Top of DATASET RECORDS

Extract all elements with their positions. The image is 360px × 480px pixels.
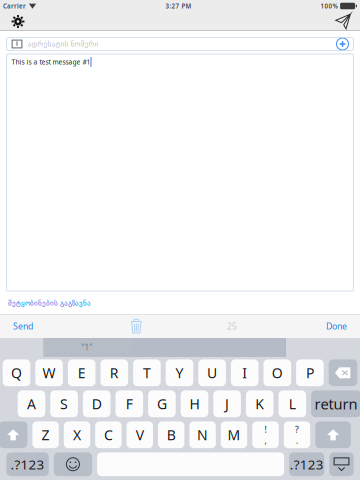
staticText: .?123 <box>290 455 324 473</box>
staticText: R <box>110 363 119 382</box>
staticText: .?123 <box>11 455 45 473</box>
button[interactable]: Settings <box>0 12 36 31</box>
staticText: N <box>197 425 208 444</box>
button[interactable]: Add recipient <box>336 38 348 50</box>
button[interactable]: S <box>50 390 78 417</box>
button[interactable]: V <box>127 421 153 448</box>
button[interactable]: ? <box>284 421 310 448</box>
button[interactable]: O <box>264 359 291 386</box>
staticText: Carrier <box>3 2 26 10</box>
button[interactable]: Hide keyboard <box>329 452 354 476</box>
staticText: 100% <box>321 2 338 10</box>
button[interactable]: R <box>100 359 128 386</box>
staticText: E <box>78 363 86 382</box>
button[interactable]: Send message <box>326 12 360 31</box>
staticText: Y <box>176 363 184 382</box>
button[interactable]: .?123 <box>289 452 324 476</box>
button[interactable]: Emoji <box>54 452 92 476</box>
button[interactable]: Y <box>166 359 193 386</box>
staticText: I <box>242 363 247 382</box>
staticText: return <box>315 394 358 414</box>
staticText: B <box>167 425 176 444</box>
staticText: L <box>289 394 296 413</box>
staticText: G <box>157 394 167 413</box>
staticText: შეტყობინების გაგზავნა <box>8 299 91 307</box>
button[interactable]: T <box>133 359 161 386</box>
button[interactable] <box>97 452 284 476</box>
button[interactable]: Send <box>0 314 46 338</box>
staticText: O <box>272 363 283 382</box>
staticText: T <box>143 363 151 382</box>
button[interactable]: I <box>231 359 258 386</box>
staticText: ! <box>264 423 266 435</box>
button[interactable]: შეტყობინების გაგზავნა <box>0 292 99 314</box>
staticText: This is a test message #1 <box>12 58 90 67</box>
button[interactable]: G <box>148 390 176 417</box>
staticText: K <box>255 394 264 413</box>
button[interactable]: J <box>213 390 241 417</box>
button[interactable]: Q <box>3 359 30 386</box>
button[interactable]: E <box>68 359 96 386</box>
button[interactable]: M <box>221 421 247 448</box>
button[interactable]: Delete <box>122 318 150 334</box>
staticText: J <box>225 394 229 413</box>
button[interactable]: Delete <box>329 359 357 386</box>
staticText: Send <box>13 320 33 332</box>
staticText: S <box>60 394 68 413</box>
button[interactable]: Done <box>313 314 360 338</box>
staticText: ? <box>295 423 299 435</box>
staticText: 3:27 PM <box>166 2 192 10</box>
button[interactable]: C <box>95 421 122 448</box>
staticText: F <box>126 394 133 413</box>
staticText: D <box>92 394 102 413</box>
button[interactable]: ! <box>252 421 279 448</box>
staticText: C <box>104 425 113 444</box>
button[interactable]: H <box>181 390 208 417</box>
staticText: , <box>264 435 266 446</box>
staticText: U <box>207 363 217 382</box>
button[interactable]: P <box>296 359 324 386</box>
staticText: H <box>190 394 200 413</box>
staticText: Done <box>326 320 347 332</box>
button[interactable]: X <box>64 421 90 448</box>
button[interactable]: “1” <box>44 338 130 357</box>
button[interactable]: return <box>311 390 360 417</box>
staticText: Z <box>42 425 50 444</box>
button[interactable]: .?123 <box>6 452 49 476</box>
staticText: ადრესატის ნომერი <box>28 40 98 48</box>
button[interactable]: Shift <box>0 421 27 448</box>
button[interactable]: W <box>35 359 63 386</box>
staticText: A <box>27 394 36 413</box>
button[interactable]: K <box>246 390 274 417</box>
staticText: . <box>296 435 298 446</box>
staticText: P <box>306 363 314 382</box>
staticText: X <box>73 425 81 444</box>
button[interactable]: N <box>189 421 216 448</box>
staticText: M <box>228 425 240 444</box>
button[interactable]: B <box>158 421 184 448</box>
button[interactable]: Z <box>32 421 59 448</box>
staticText: V <box>136 425 144 444</box>
button[interactable]: F <box>116 390 143 417</box>
button[interactable]: D <box>83 390 110 417</box>
button[interactable]: L <box>278 390 306 417</box>
staticText: Q <box>11 363 22 382</box>
button[interactable]: Shift <box>315 421 351 448</box>
button[interactable]: A <box>18 390 45 417</box>
button[interactable]: U <box>198 359 226 386</box>
staticText: 25 <box>227 320 237 332</box>
staticText: W <box>43 363 56 382</box>
staticText: “1” <box>82 342 92 353</box>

Bottom of DATASET RECORDS

→ WORK ITEM
Please make an exact copy of the whole listing and leave out its pictures.

→ RESPONSE TO THE TASK
Extract all elements with their positions. The image is 360px × 480px pixels.
staticText: .?123 <box>290 455 324 473</box>
staticText: R <box>110 363 119 382</box>
staticText: .?123 <box>11 455 45 473</box>
button[interactable]: Settings <box>0 12 36 31</box>
staticText: N <box>197 425 208 444</box>
button[interactable]: Add recipient <box>336 38 348 50</box>
button[interactable]: S <box>50 390 78 417</box>
button[interactable]: V <box>127 421 153 448</box>
button[interactable]: ? <box>284 421 310 448</box>
button[interactable]: O <box>264 359 291 386</box>
staticText: Carrier <box>3 2 26 10</box>
button[interactable]: Hide keyboard <box>329 452 354 476</box>
staticText: 100% <box>321 2 338 10</box>
button[interactable]: R <box>100 359 128 386</box>
staticText: E <box>78 363 86 382</box>
button[interactable]: Send message <box>326 12 360 31</box>
staticText: Y <box>176 363 184 382</box>
button[interactable]: .?123 <box>289 452 324 476</box>
button[interactable]: Emoji <box>54 452 92 476</box>
button[interactable]: Y <box>166 359 193 386</box>
staticText: I <box>242 363 247 382</box>
staticText: return <box>315 394 358 414</box>
staticText: B <box>167 425 176 444</box>
staticText: L <box>289 394 296 413</box>
staticText: G <box>157 394 167 413</box>
staticText: შეტყობინების გაგზავნა <box>8 299 91 307</box>
button[interactable]: T <box>133 359 161 386</box>
button[interactable] <box>97 452 284 476</box>
button[interactable]: Send <box>0 314 46 338</box>
staticText: O <box>272 363 283 382</box>
staticText: T <box>143 363 151 382</box>
button[interactable]: I <box>231 359 258 386</box>
staticText: ! <box>264 423 266 435</box>
button[interactable]: შეტყობინების გაგზავნა <box>0 292 99 314</box>
staticText: This is a test message #1 <box>12 58 90 67</box>
button[interactable]: G <box>148 390 176 417</box>
staticText: K <box>255 394 264 413</box>
button[interactable]: J <box>213 390 241 417</box>
button[interactable]: Q <box>3 359 30 386</box>
button[interactable]: E <box>68 359 96 386</box>
button[interactable]: M <box>221 421 247 448</box>
button[interactable]: Delete <box>122 318 150 334</box>
staticText: J <box>225 394 229 413</box>
button[interactable]: Delete <box>329 359 357 386</box>
staticText: Send <box>13 320 33 332</box>
staticText: S <box>60 394 68 413</box>
button[interactable]: Done <box>313 314 360 338</box>
staticText: ? <box>295 423 299 435</box>
staticText: 3:27 PM <box>166 2 192 10</box>
button[interactable]: C <box>95 421 122 448</box>
staticText: F <box>126 394 133 413</box>
staticText: D <box>92 394 102 413</box>
button[interactable]: ! <box>252 421 279 448</box>
staticText: C <box>104 425 113 444</box>
button[interactable]: H <box>181 390 208 417</box>
staticText: , <box>264 435 266 446</box>
staticText: U <box>207 363 217 382</box>
button[interactable]: P <box>296 359 324 386</box>
staticText: H <box>190 394 200 413</box>
staticText: Done <box>326 320 347 332</box>
button[interactable]: X <box>64 421 90 448</box>
button[interactable]: “1” <box>44 338 130 357</box>
button[interactable]: return <box>311 390 360 417</box>
staticText: Z <box>42 425 50 444</box>
button[interactable]: .?123 <box>6 452 49 476</box>
staticText: ადრესატის ნომერი <box>28 40 98 48</box>
button[interactable]: Shift <box>0 421 27 448</box>
button[interactable]: W <box>35 359 63 386</box>
staticText: A <box>27 394 36 413</box>
button[interactable]: K <box>246 390 274 417</box>
staticText: . <box>296 435 298 446</box>
staticText: P <box>306 363 314 382</box>
staticText: X <box>73 425 81 444</box>
button[interactable]: N <box>189 421 216 448</box>
staticText: M <box>228 425 240 444</box>
button[interactable]: B <box>158 421 184 448</box>
button[interactable]: Z <box>32 421 59 448</box>
staticText: V <box>136 425 144 444</box>
button[interactable]: F <box>116 390 143 417</box>
button[interactable]: D <box>83 390 110 417</box>
button[interactable]: L <box>278 390 306 417</box>
staticText: Q <box>11 363 22 382</box>
button[interactable]: Shift <box>315 421 351 448</box>
button[interactable]: A <box>18 390 45 417</box>
button[interactable]: U <box>198 359 226 386</box>
staticText: 25 <box>227 320 237 332</box>
staticText: W <box>43 363 56 382</box>
staticText: “1” <box>82 342 92 353</box>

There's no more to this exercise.